Yetenek dediğimiz şeyin basit bir tanımına baktığımızda, bir kimsenin bir şeyi anlama veya yapabilme niteliği, istidâdı, kābiliyeti olarak tanımlandığını görüyoruz. Bir bakıma yeteneğe, her insanın doğuştan getirdiği kendini ifâde ediş şekli de diyebiliriz. Gün yüzüne çıkmak için sürekli kanal arayan, farkedilip değerlendirildiğinde ise kişiye yaptığı işlerde fark attırarak eşsiz keyif veren bir motivasyon kaynağı.

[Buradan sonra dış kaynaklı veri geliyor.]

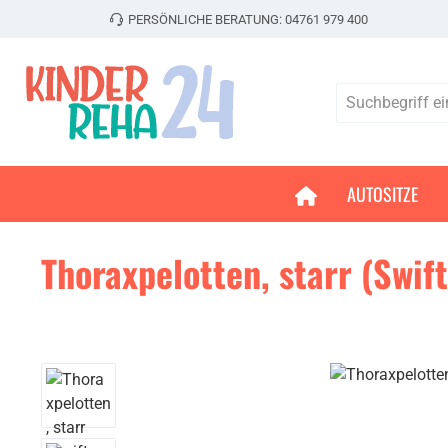
PERSÖNLICHE BERATUNG:
04761 979 400
 Hauptinhalt springen
Zur Suche springen
Zur Hauptnavigation springen
AUTOSITZE
Thoraxpelotten, starr (Swift
Bildergalerie überspringen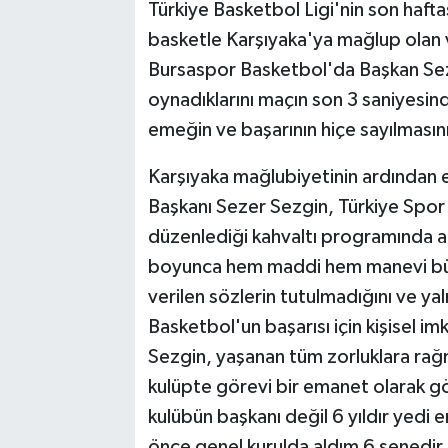
Türkiye Basketbol Ligi'nin son hafta
basketle Karşıyaka'ya mağlup olan 
Bursaspor Basketbol'da Başkan Sez
oynadıklarını maçın son 3 saniyesind
emeğin ve başarının hiçe sayılmasın
Karşıyaka mağlubiyetinin ardından e
Başkanı Sezer Sezgin, Türkiye Spor
düzenlediği kahvaltı programında 
boyunca hem maddi hem manevi büyük
verilen sözlerin tutulmadığını ve yaln
Basketbol'un başarısı için kişisel im
Sezgin, yaşanan tüm zorluklara ra
kulüpte görevi bir emanet olarak gö
kulübün başkanı değil 6 yıldır yedi 
önce genel kurulda aldım 6 senedir d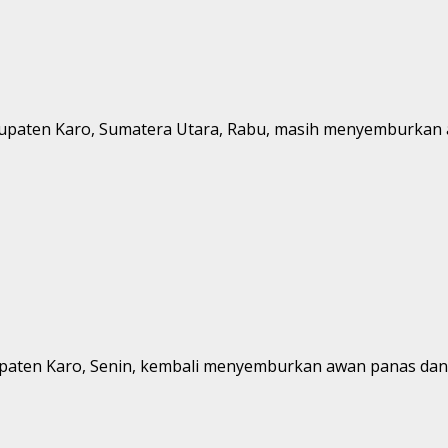
upaten Karo, Sumatera Utara, Rabu, masih menyemburkan a
paten Karo, Senin, kembali menyemburkan awan panas dan g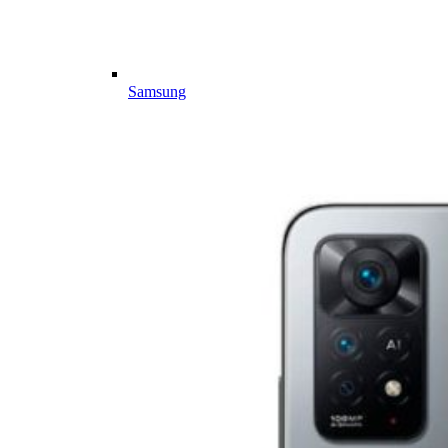
Samsung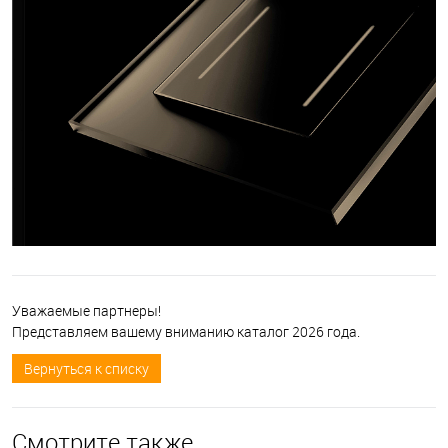
Уважаемые партнеры!
Представляем вашему вниманию каталог 2026 года.
Вернуться к списку
Смотрите также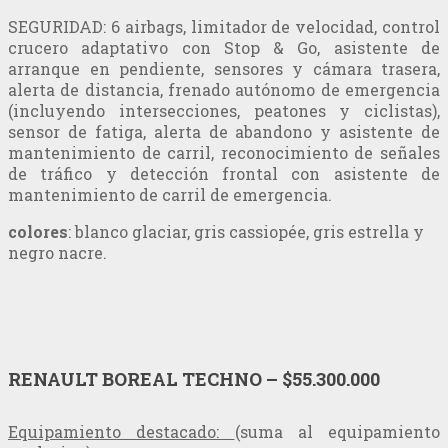
SEGURIDAD: 6 airbags, limitador de velocidad, control
crucero adaptativo con Stop & Go, asistente de
arranque en pendiente, sensores y cámara trasera,
alerta de distancia, frenado autónomo de emergencia
(incluyendo intersecciones, peatones y ciclistas),
sensor de fatiga, alerta de abandono y asistente de
mantenimiento de carril, reconocimiento de señales
de tráfico y detección frontal con asistente de
mantenimiento de carril de emergencia.
colores
: blanco glaciar, gris cassiopée, gris estrella y
negro nacre.
RENAULT BOREAL TECHNO – $55.300.000
Equipamiento destacado:
(suma al equipamiento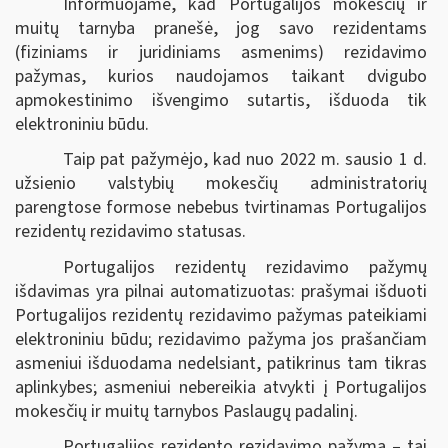
Informuojame, kad Portugalijos mokesčių ir
muitų tarnyba pranešė, jog savo rezidentams
(fiziniams ir juridiniams asmenims) rezidavimo
pažymas, kurios naudojamos taikant dvigubo
apmokestinimo išvengimo sutartis, išduoda tik
elektroniniu būdu.
Taip pat pažymėjo, kad nuo 2022 m. sausio 1 d.
užsienio valstybių mokesčių administratorių
parengtose formose nebebus tvirtinamas Portugalijos
rezidentų rezidavimo statusas.
Portugalijos rezidentų rezidavimo pažymų
išdavimas yra pilnai automatizuotas: prašymai išduoti
Portugalijos rezidentų rezidavimo pažymas pateikiami
elektroniniu būdu; rezidavimo pažyma jos prašančiam
asmeniui išduodama nedelsiant, patikrinus tam tikras
aplinkybes; asmeniui nebereikia atvykti į Portugalijos
mokesčių ir muitų tarnybos Paslaugų padalinį.
Portugalijos rezidento rezidavimo pažyma – tai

Ebeveynler çocuklarıyla ilgili yaşadıkları herhangi bir sorun için benimle görüşmeye geldiklerinde, genelde evdeki diğer çocuklarla ilgili “Hocam bu iki çocuğu da ben büyüttüm ama bu çocuğum farklı." diyerek bir gerçeği ifâde ederler. Bu gerçek, her çocuğun doğuştan genetik mîrâsı ile getirdiği mizâcının birbirinden farklı olduğudur. Çalıştığım kurumun duvarında büyük harflerle 'Her çocuk özeldir' şeklinde yazan bir slogan cümlesi var. ‘Bu çocuk farklı hocam’ diyen velilerimizle ilkin bu slogan üzerine biraz konuşuruz. Her çocuk kendine özgü düşünmesi, hissetmesi ve insanlarla etkileşime girme şekliyle gökyüzünden düşen bir kar tânesi gibidir. Nasıl ki kar tânelerinin her birinin şekli birbirinden farklı, aynen bunun gibi her bir âdem başka bir âlem diyebiliriz. Allâh'ın yarattığı her varlık üzerinde murâd ettiği bir amaç var. Ve O (cc), yarattığı her canlıyı varoluş gâyesine uygun özelliklerle donatmıştır. Balıkların yüzmesi, kuşların uçması gibi. Bizler yaratılış mizâcına muhâlefet ederek kuştan yüzmek, balıktan uçmak beklersek hem balığa hem kuşa zulmetmiş oluruz. Her insanın parmak uçlarında taşıdığı kişisel imzâ izlerinin biricikliği gibi, çocuklarımızın da her birinin kendine özgü güçlü ve zayıf yönlerinin olduğunu kabûl etmeli ve bu kabûlü de davranışlarımızla çocuklarımıza hissettirebilmeliyiz. Ve çocuklarımızı bir başkası ile aslâ kıyaslamamalıyız. Her bireyi fotokopi makinesinden çıkan kopya gibi görmek ve öyle davranmak, 'hepsi de ağaç değil mi?' diyerek bahçedeki farklı ağaçlara aynı bakımı yapmaya kalkışan bahçıvanın hâline benzer. Ki bu bahçıvanın yetiştirdiği ağaçlardan bâzıları ölmeye mahkûmdur. Biz ebeveynler genelde sâhip olduklarımızla memnun olmaktan ziyâde, sâhip olmak istediklerimizi elde etmeye çalışırız. Çocuklarımızın yaratılıştan gelen özelliklerini ve yeteneklerini keşfetmek ve desteklemek yerine kendi kişisel beklentilerimizle çocuklarımıza yaklaşmanın mânâsı, varolanı kabûl etmemektir. Ebeveyni tarafından kabûl edilmemek bir çocuk için, onun rûhunu bedeninden ayırmak gibi bir şey.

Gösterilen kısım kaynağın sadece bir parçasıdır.